DATASET RECORDS:
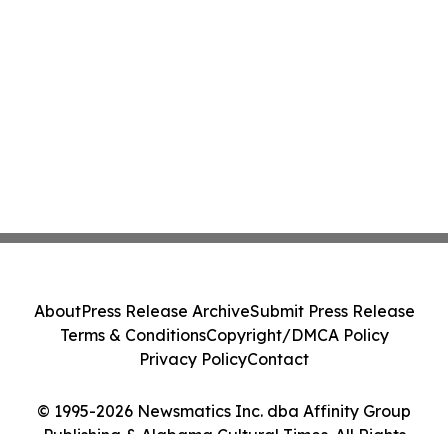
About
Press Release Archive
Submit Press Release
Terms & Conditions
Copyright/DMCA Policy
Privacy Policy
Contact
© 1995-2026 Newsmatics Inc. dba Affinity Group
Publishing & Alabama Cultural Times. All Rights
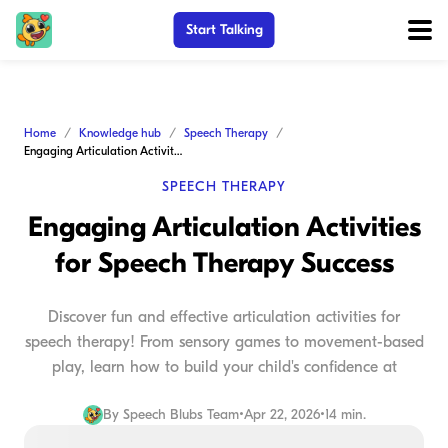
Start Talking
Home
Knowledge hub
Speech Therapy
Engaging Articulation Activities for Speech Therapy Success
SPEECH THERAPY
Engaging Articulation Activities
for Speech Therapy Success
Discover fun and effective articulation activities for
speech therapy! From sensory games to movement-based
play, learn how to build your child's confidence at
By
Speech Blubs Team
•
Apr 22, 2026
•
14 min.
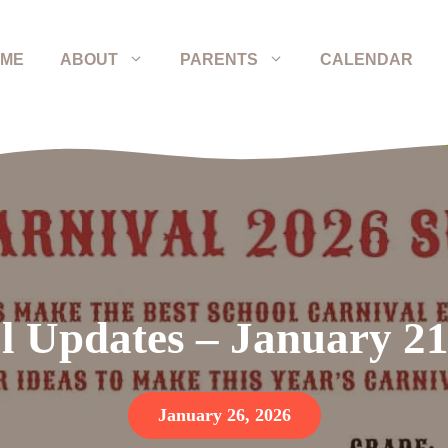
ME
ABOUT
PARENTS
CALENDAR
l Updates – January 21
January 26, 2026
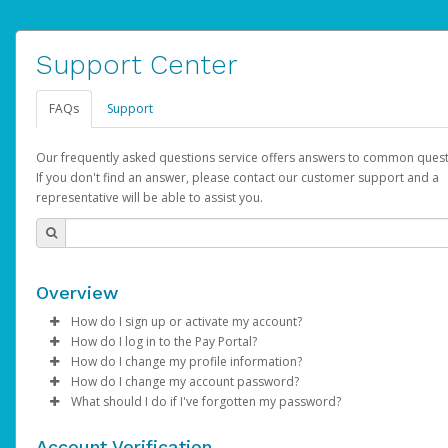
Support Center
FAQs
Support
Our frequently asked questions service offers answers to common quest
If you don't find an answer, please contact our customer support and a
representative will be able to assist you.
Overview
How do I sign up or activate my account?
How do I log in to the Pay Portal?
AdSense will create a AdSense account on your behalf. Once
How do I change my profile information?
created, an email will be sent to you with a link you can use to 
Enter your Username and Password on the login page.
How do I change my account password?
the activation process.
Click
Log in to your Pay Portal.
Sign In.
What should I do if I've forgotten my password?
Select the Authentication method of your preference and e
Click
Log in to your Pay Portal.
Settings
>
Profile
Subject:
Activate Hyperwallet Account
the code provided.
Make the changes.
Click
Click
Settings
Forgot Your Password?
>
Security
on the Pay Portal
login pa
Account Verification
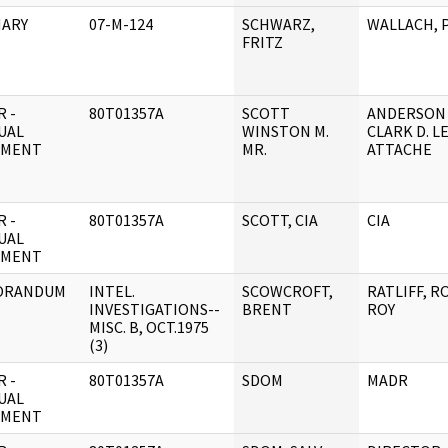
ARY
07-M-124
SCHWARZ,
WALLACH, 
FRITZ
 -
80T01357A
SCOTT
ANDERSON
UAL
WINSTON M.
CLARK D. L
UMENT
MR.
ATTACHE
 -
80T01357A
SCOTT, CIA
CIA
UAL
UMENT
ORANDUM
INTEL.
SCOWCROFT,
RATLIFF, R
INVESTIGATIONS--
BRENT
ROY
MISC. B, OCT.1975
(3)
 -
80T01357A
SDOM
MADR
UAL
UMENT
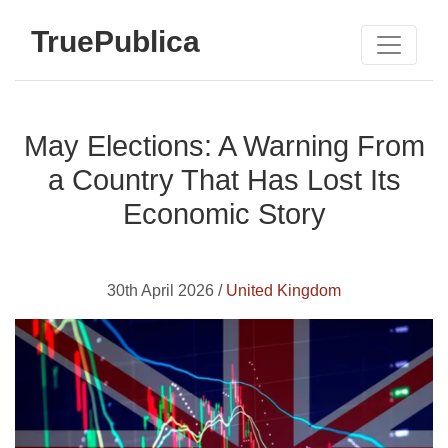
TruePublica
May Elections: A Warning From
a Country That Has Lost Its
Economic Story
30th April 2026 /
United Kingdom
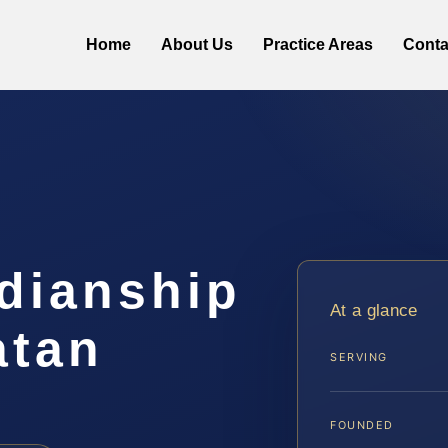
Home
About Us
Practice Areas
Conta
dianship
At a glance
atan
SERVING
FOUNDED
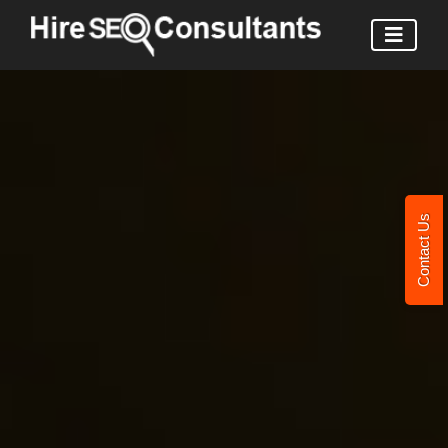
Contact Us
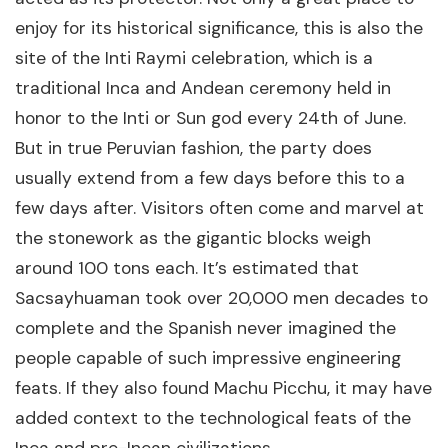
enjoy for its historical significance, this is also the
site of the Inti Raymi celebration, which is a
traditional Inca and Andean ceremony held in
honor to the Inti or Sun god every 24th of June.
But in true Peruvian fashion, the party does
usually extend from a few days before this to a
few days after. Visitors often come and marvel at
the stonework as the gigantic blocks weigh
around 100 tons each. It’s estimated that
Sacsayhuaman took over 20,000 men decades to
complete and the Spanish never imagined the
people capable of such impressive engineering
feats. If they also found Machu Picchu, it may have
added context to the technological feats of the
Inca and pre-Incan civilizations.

ASSIGNMENT: Above are some entries; copy exactly the lines from the line with "Start Talking" through the line with "How do I log in to the Pay Portal?", both included, but none of the pictures.

OUTPUT:
Start Talking
Home
Knowledge hub
Speech Therapy
Engaging Articulation Activities for Speech Therapy Success
SPEECH THERAPY
Engaging Articulation Activities
for Speech Therapy Success
Discover fun and effective articulation activities for
speech therapy! From sensory games to movement-based
play, learn how to build your child's confidence at
By
Speech Blubs Team
•
Apr 22, 2026
•
14 min.
ME
ABOUT
PARENTS
CALENDAR
l Updates – January 21
January 26, 2026
Support Center
FAQs
Support
Our frequently asked questions service offers answers to common quest
If you don't find an answer, please contact our customer support and a
representative will be able to assist you.
Overview
How do I sign up or activate my account?
How do I log in to the Pay Portal?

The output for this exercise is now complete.